Ömrünüzde bir defa da olsa, eğer şartlar da uygunsa lütfen bir seçimde sandık başında görev alın.
Neden mi? Bunu o an adlandıramıyorsunuz.
“Benim bu saatte ne işim var burda?”
diye görevli arkadaşlarla önünüzdeki zarfları teker teker açıp, üst üste sıralayıp, her biri canavar kesilen müşahit arkadaşlara göstererek sayımı yaparsınız.
Sabah 7:00’da başlayıp akşam 17:00’da oy kullanımı biter. Tabi siz de…
İşte o vakit sandıklar başkanın önderliğinde açılır.
Asıl olay oradadır.
Bilirsiniz ki o bir sandık ve içindeki geçerli her oy birçok şeyi değiştirecektir.
Umutlar vardır orada. Bir şehrin, ülkenin gelecekteki yıllarına yön verecektir.
Çocuklarımıza yaşanabilir bir şehir ,bir ülke için sizinde çok dikkatli olmanız gerekmektedir.

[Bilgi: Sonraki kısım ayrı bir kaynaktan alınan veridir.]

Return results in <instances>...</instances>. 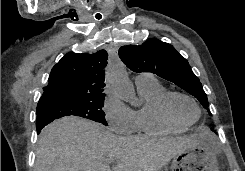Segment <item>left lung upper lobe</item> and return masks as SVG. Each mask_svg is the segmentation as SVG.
I'll return each mask as SVG.
<instances>
[{
  "label": "left lung upper lobe",
  "instance_id": "1",
  "mask_svg": "<svg viewBox=\"0 0 245 171\" xmlns=\"http://www.w3.org/2000/svg\"><path fill=\"white\" fill-rule=\"evenodd\" d=\"M119 57L134 72H151L175 83L208 108V99L198 77L188 61L173 46L158 39H149L142 45L122 46ZM211 114L210 110L208 111Z\"/></svg>",
  "mask_w": 245,
  "mask_h": 171
}]
</instances>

Bu konuda emeği geçen sandık görevlisi arkadaşlarıma, oyların güvenliği için görevli polis kardeşlerimize, akşama kadar bizi çaysız bırakmayan okul çaycısı emekçilerimize çok teşekkür ederim kendi adıma. Ha bir de görevlileri aç bırakmayan Selahattin başkana tabi…
Kendi yöneticinizi seçebilmek ne büyük bir şans ve özellik.

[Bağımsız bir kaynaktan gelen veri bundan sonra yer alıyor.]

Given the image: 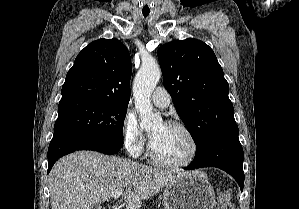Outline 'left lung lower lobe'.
Wrapping results in <instances>:
<instances>
[{"instance_id":"obj_1","label":"left lung lower lobe","mask_w":299,"mask_h":209,"mask_svg":"<svg viewBox=\"0 0 299 209\" xmlns=\"http://www.w3.org/2000/svg\"><path fill=\"white\" fill-rule=\"evenodd\" d=\"M238 126L231 127L216 136L206 149L191 163L186 170L201 167H217L229 173L239 184L244 185L243 148L238 138Z\"/></svg>"}]
</instances>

Kazananın hayırlı olmasını dileyerek onun adına sevinip gözlerinizin buğulanması ve kaybeden için üzülüp hadi hayırlısı deyip kin ve nefret kusmadan (kendi siyasi düşüncenizdeki insan değilse tabi) yol almak ne hoş. Yani birçoğumuzun hissettiği gibi DEMOKRASİ ne güzel…

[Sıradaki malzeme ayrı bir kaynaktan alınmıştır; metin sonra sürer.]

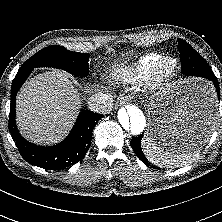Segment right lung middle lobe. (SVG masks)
Returning a JSON list of instances; mask_svg holds the SVG:
<instances>
[{
  "mask_svg": "<svg viewBox=\"0 0 222 222\" xmlns=\"http://www.w3.org/2000/svg\"><path fill=\"white\" fill-rule=\"evenodd\" d=\"M89 54L69 51L62 46L45 47L30 57L20 68L54 67L76 75L87 76Z\"/></svg>",
  "mask_w": 222,
  "mask_h": 222,
  "instance_id": "dd1d6c3e",
  "label": "right lung middle lobe"
}]
</instances>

Sonuçlara bakınca diyorum ki, ülkemizin bu silkelenmeye ihtiyacı vardı.
İçimiz paslanmıştı. Bir Kaide-i ahire (namazda son oturuş) ile sadece önümüze bakarak değil, birazda sağa sola selam vermek gerekiyordu. Bir sonraki rekatlarda daha dinç durmak için.